Last Friday we headed back over the mountains to Steamboat Rock State Park on Banks Lake in Eastern Washington to spend the weekend camping with my parents. Originally it was going to be quite a large trip including siblings, aunts and uncles, etc. but some things came up at the last minute making it a double date weekend with Mom and Dad. My mom was really worried that we would be bored to tears, but we love camping and could bask in the sun for days on end, so we were still really looking forward to the trip.
It’s blazing hot in that part of the state this time of year, so we were really happy to be sleeping in the air conditioned motorhome instead of in our tent. And since my mom decided to be in charge of all the food this time we didn’t have to worry about shopping, food or coolers, so packing was nice and stress-free. Stew picked me up from work around noon and off we went.
My mom booked this camp site back in February and scored an amazing site in the north campground right along the lake.
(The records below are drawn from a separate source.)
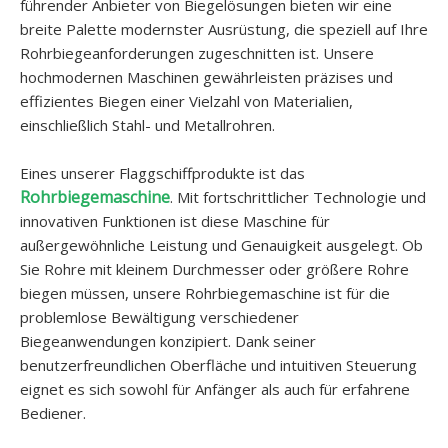
führender Anbieter von Biegelösungen bieten wir eine
breite Palette modernster Ausrüstung, die speziell auf Ihre
Rohrbiegeanforderungen zugeschnitten ist. Unsere
hochmodernen Maschinen gewährleisten präzises und
effizientes Biegen einer Vielzahl von Materialien,
einschließlich Stahl- und Metallrohren.
Eines unserer Flaggschiffprodukte ist das
Rohrbiegemaschine
. Mit fortschrittlicher Technologie und
innovativen Funktionen ist diese Maschine für
außergewöhnliche Leistung und Genauigkeit ausgelegt. Ob
Sie Rohre mit kleinem Durchmesser oder größere Rohre
biegen müssen, unsere Rohrbiegemaschine ist für die
problemlose Bewältigung verschiedener
Biegeanwendungen konzipiert. Dank seiner
benutzerfreundlichen Oberfläche und intuitiven Steuerung
eignet es sich sowohl für Anfänger als auch für erfahrene
Bediener.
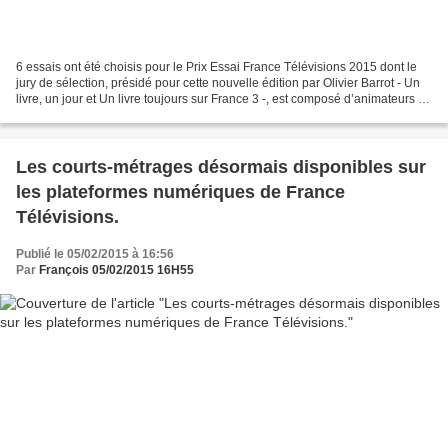
6 essais ont été choisis pour le Prix Essai France Télévisions 2015 dont le
jury de sélection, présidé pour cette nouvelle édition par Olivier Barrot - Un
livre, un jour et Un livre toujours sur France 3 -, est composé d’animateurs et
de journalistes...
Les courts-métrages désormais disponibles sur
les plateformes numériques de France
Télévisions.
Publié le 05/02/2015 à 16:56
Par
François 05/02/2015 16H55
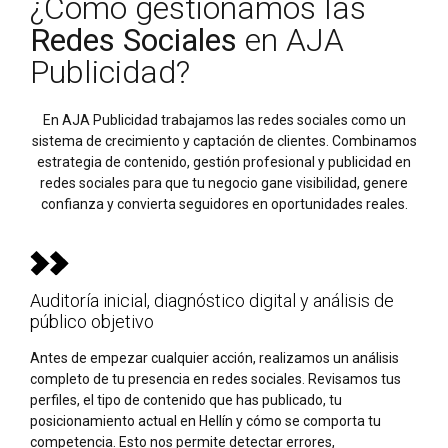
¿Cómo gestionamos las
Redes Sociales
en AJA
Publicidad?
En AJA Publicidad trabajamos las redes sociales como un
sistema de crecimiento y captación de clientes. Combinamos
estrategia de contenido, gestión profesional y publicidad en
redes sociales para que tu negocio gane visibilidad, genere
confianza y convierta seguidores en oportunidades reales.
Auditoría inicial, diagnóstico digital y análisis de
público objetivo
Antes de empezar cualquier acción, realizamos un análisis
completo de tu presencia en redes sociales. Revisamos tus
perfiles, el tipo de contenido que has publicado, tu
posicionamiento actual en Hellín y cómo se comporta tu
competencia. Esto nos permite detectar errores,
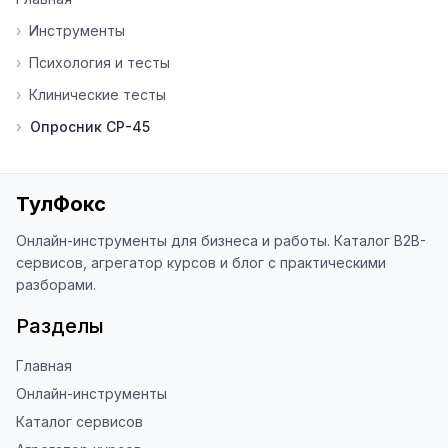
помогает мне понять, какие 
инструменты нуждаются в доработке. 
›
Инструменты
Я обновляю сайт каждую неделю на 
›
Психология и тесты
основе вашей обратной связи.

›
Клинические тесты
⭐ Если вам нравится ToolFox — буду 
›
Опросник СР-45
благодарен за отзыв о сайте в 
Яндекс.Браузере (нажмите на ⋮ → 
«Оценить сайт» в панели браузера). 
Это помогает другим людям находить 
ТулФокс
наши инструменты!

Онлайн-инструменты для бизнеса и работы. Каталог B2B-
Благодарю за доверие и 
сервисов, агрегатор курсов и блог с практическими
использование ToolFox! 🚀
разборами.
Разделы
Главная
Онлайн-инструменты
Каталог сервисов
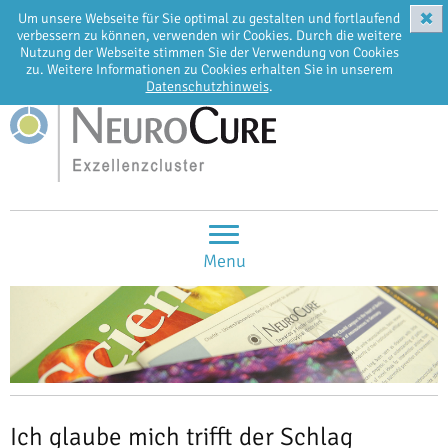
✖
Um unsere Webseite für Sie optimal zu gestalten und fortlaufend
EN
DE
verbessern zu können, verwenden wir Cookies. Durch die weitere
Nutzung der Webseite stimmen Sie der Verwendung von Cookies
zu. Weitere Informationen zu Cookies erhalten Sie in unserem
Datenschutzhinweis
.
Menu
Ich glaube mich trifft der Schlag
Normally, we could just head down the path toward the water and land right on our own private sandy beach, perfect for swimming and sunbathing all day long, with the motorhome just steps away whenever we needed a break. However, the Washington State Parks web site graciously informed us a few weeks ago that Banks Lake at Steamboat Rock State Park is being drawn down to accommodate a U.S. Bureau of Reclamation repair of the headworks at Dry Falls Dam in Coulee City. By Labor Day, the lake is expected to be down by 10 to 15 feet from traditional summer water levels, and “park visitor water access will be affected.” They were not kidding.
The water level was much lower than usual last weekend, but during the mere week we were away the lake had dropped at least another five feet or so. At our campsite, what would normally be a lovely sandy beach just feet from the water had turned into a dry and desolate landscape. To even reach the water we had to walk roughly 100 yards out over sand, mud and muck which eventually ended in stagnant pond water filled with dead weeds and garbage. There went our lakefront real estate.
The lovely beach at our campsite. Did I miss the memo about the Apocalypse?

Yeah, I don't think anyone is going to be launching their boat here.
Searching for a place to spend the day, the next morning we went down to the main boat launch area, which was completely blocked by sand and not usable. The whole area seriously looked like the apocalypse had hit the planet… it really sort of freaked me out. We walked for about a quarter mile down the beach before we reached an area that was suitable (barely) for swimming and sunbathing. It was so hot outside that we spent the remainder of our day sitting in the shade or floating in the lake. Although the conditions weren’t ideal it actually ended up being a perfect afternoon. I love lounging around in the sun doing nothing and that’s exactly what we did.
Normally we would be about 20 feet under water here!

An awesome rope swing we found - I think it's normally meant to go over the water.
For the past few years at Banks Lake there has always been a burn ban, so we were super excited to find out that this time we would be allowed to have a camp fire, one of my absolute favorite things about camping. That night we also spent a long time stargazing, something we never have the opportunity to do in the city.
It was such a relaxing trip (even though the lake wasn’t totally cooperative) and such a fantastic way to end a summer filled with camping trips.


  1. Double-date, woohoo!! :) That's weird the water was so low!

  2. Yeah it was sad but we made the best of it.